None other than Aaron Rodgers, of course.
Bishop said it’s not about being better than the Packers or having a shot to gain redemption, unlike some former players who bolted to the Vikings primed largely by revenge. “It’s not about that. I think it’s more so, trying to play the best and if I can get a chance to play against Aaron Rodgers, I think that right there, in itself, is a motivation.”
Ultimately, who can blame Bishop for being motivated to line up across from the best player on the planet at least twice per season for the foreseeable future? We know this: the move wasn’t purely financial. Bishop’s deal is for one year with a maximum value of $1.35 million. Not shepherd’s wages, to be sure. But Bishop understands that 2013 is a critical crossroads for him in his career.

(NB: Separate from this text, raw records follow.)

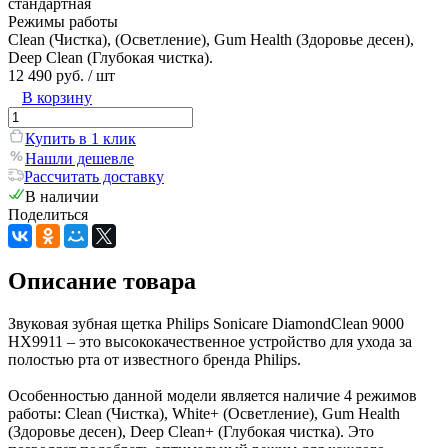
стандартная
Режимы работы
Clean (Чистка), (Осветление), Gum Health (Здоровье десен),
Deep Clean (Глубокая чистка).
12 490 руб.
/ шт
В корзину
Купить в 1 клик
Нашли дешевле
Рассчитать доставку
В наличии
Поделиться
Описание товара
Звуковая зубная щетка Philips Sonicare DiamondClean 9000
HX9911 – это высококачественное устройство для ухода за
полостью рта от известного бренда Philips.
Особенностью данной модели является наличие 4 режимов
работы: Clean (Чистка), White+ (Осветление), Gum Health
(Здоровье десен), Deep Clean+ (Глубокая чистка). Это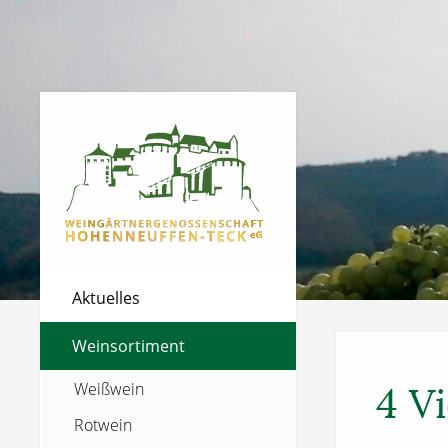
Aktuelles
Weinsortiment
Weißwein
4 V
Rotwein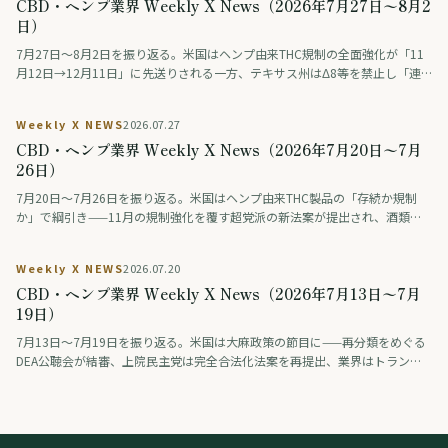
CBD・ヘンプ業界 Weekly X News（2026年7月27日〜8月2
日）
7月27日〜8月2日を振り返る。米国はヘンプ由来THC規制の全面強化が「11
月12日→12月11日」に先送りされる一方、テキサス州はΔ8等を禁止し「連
邦は緩め、州は締める」動きが交錯。連邦調査では毎日大麻を使う人が飲酒
を初めて上回った。ドイツは医療用大麻の花を公的保険の対象外に、タイは
Weekly X NEWS
2026.07.27
大麻・ヘンプ入り食品の広告を規制。日本では薬物をめぐる議論番組の後編
CBD・ヘンプ業界 Weekly X News（2026年7月20日〜7月
が話題になった。
26日）
7月20日〜7月26日を振り返る。米国はヘンプ由来THC製品の「存続か規制
か」で綱引き——11月の規制強化を覆す超党派の新法案が提出され、酒類業
界の大手ロビーも合法維持を支持。医療分野では、THCとCBDを配合した治
験薬が認知症の興奮を約9割で改善したとの治験結果が学会で発表された（研
Weekly X NEWS
2026.07.20
究段階）。アジアではタイが、医療・健康目的に限り娯楽利用は認めない新
CBD・ヘンプ業界 Weekly X News（2026年7月13日〜7月
しい大麻規制法案を保健大臣に提出。日本では「大麻解禁は救いか破滅か」
を賛否の論者が議論する番組が話題となった。
19日）
7月13日〜7月19日を振り返る。米国は大麻政策の節目に——再分類をめぐる
DEA公聴会が結審、上院民主党は完全合法化法案を再提出、業界はトランプ
系政治団体に巨額を寄付、製薬・薬物検査業界は差し止めを提訴、連邦判事
はオハイオ州のヘンプ規制執行を差し止め。欧州では、スペインが標準化さ
れた大麻製剤（THC主体とCBD主体）を企業として初めて登録し、欧州有数
の医療大麻市場が動き出した。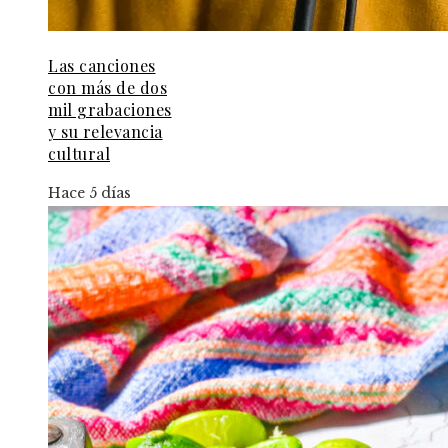
Las canciones
con más de dos
mil grabaciones
y su relevancia
cultural
Hace 5 días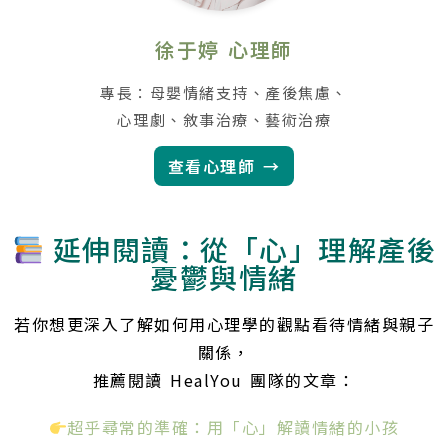
徐于婷 心理師
專長：母嬰情緒支持、產後焦慮、
心理劇、敘事治療、藝術治療
查看心理師 →
延伸閱讀：從「心」理解產後
憂鬱與情緒
若你想更深入了解如何用心理學的觀點看待情緒與親子
關係，
推薦閱讀 HealYou 團隊的文章：
超乎尋常的準確：用「心」解讀情緒的小孩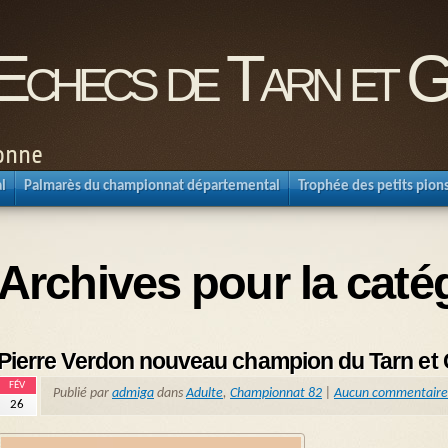
'Echecs de Tarn et 
ronne
l
Palmarès du championnat départemental
Trophée des petits pion
Archives pour la caté
Pierre Verdon nouveau champion du Tarn et
FÉV
Publié par
admiga
dans
Adulte
,
Championnat 82
|
Aucun commentaire
26
_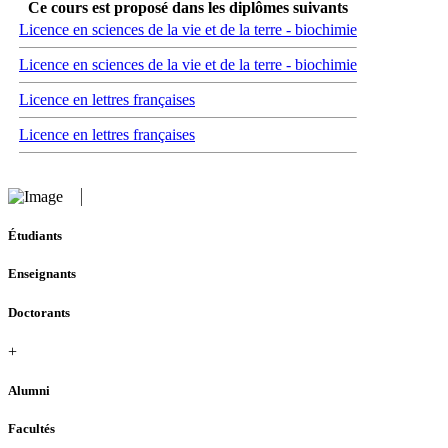
Ce cours est proposé dans les diplômes suivants
Licence en sciences de la vie et de la terre - biochimie
Licence en sciences de la vie et de la terre - biochimie
Licence en lettres françaises
Licence en lettres françaises
Étudiants
Enseignants
Doctorants
+
Alumni
Facultés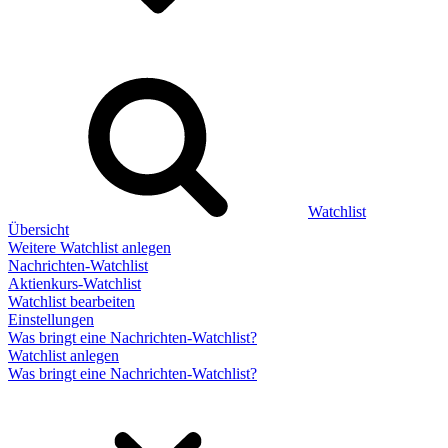
Watchlist
Übersicht
Weitere Watchlist anlegen
Nachrichten-Watchlist
Aktienkurs-Watchlist
Watchlist bearbeiten
Einstellungen
Was bringt eine Nachrichten-Watchlist?
Watchlist anlegen
Was bringt eine Nachrichten-Watchlist?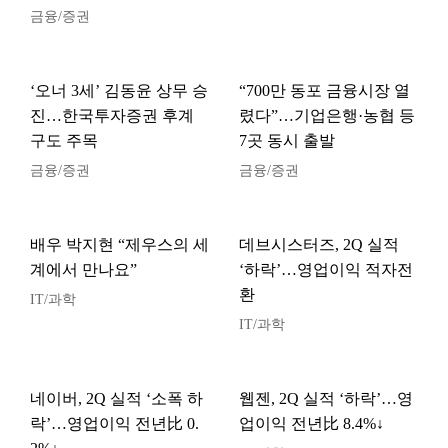
금융/증권
‘오너 3세’ 김동윤 상무 승
“700만 동포 금융시장 열
진…한국투자증권 후계
렸다”…기업은행·농협 등
구도 주목
7곳 동시 출발
금융/증권
금융/증권
배우 박지현 “제우스의 세
데브시스터즈, 2Q 실적
계에서 만나요”
‘하락’…영업이익 적자전
환
IT/과학
IT/과학
네이버, 2Q 실적 ‘소폭 하
웹젠, 2Q 실적 ‘하락’…영
락’…영업이익 전년比 0.
업이익 전년比 8.4%↓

It’s clear at this stage that Bishop will have to regain his health and hold up over the course of a demanding slate while playing a significant amount of snaps for the Vikings in order to earn a long-term payday next season. If all goes according to plan. But there are no guarantees.
Minnesota, while a surprise playoff qualifier in 2012, is hardly a lock to make the postseason again. Given the parity in the NFL, it would seem plausible that the Vikings will regress to the mean, statistically-speaking, in 2013.
How much can they continue to count on and benefit from the one-man offense of Adrian Peterson who arguably had an all-time type of season in 2012? They also lost receiver Percy Harvin to Seattle and acquired another injury liability in Greg Jennings from you know where. They have holes and question marks at multiple positions across the roster. Bishop’s acquisition, on paper, is low risk. But it also appears to be an attempt to revamp their linebacker unit for the short-term while giving fans the added bonus of a meaningful game against an elite Green Bay team at least twice a year. The rivalry aspect of this rivalry certainly means more to Minnesota. From a numbers standpoint it’s already a win for them.
For Viking fans in 2013, Oct. 27 and Nov. 24 may just be the pinnacle of their year.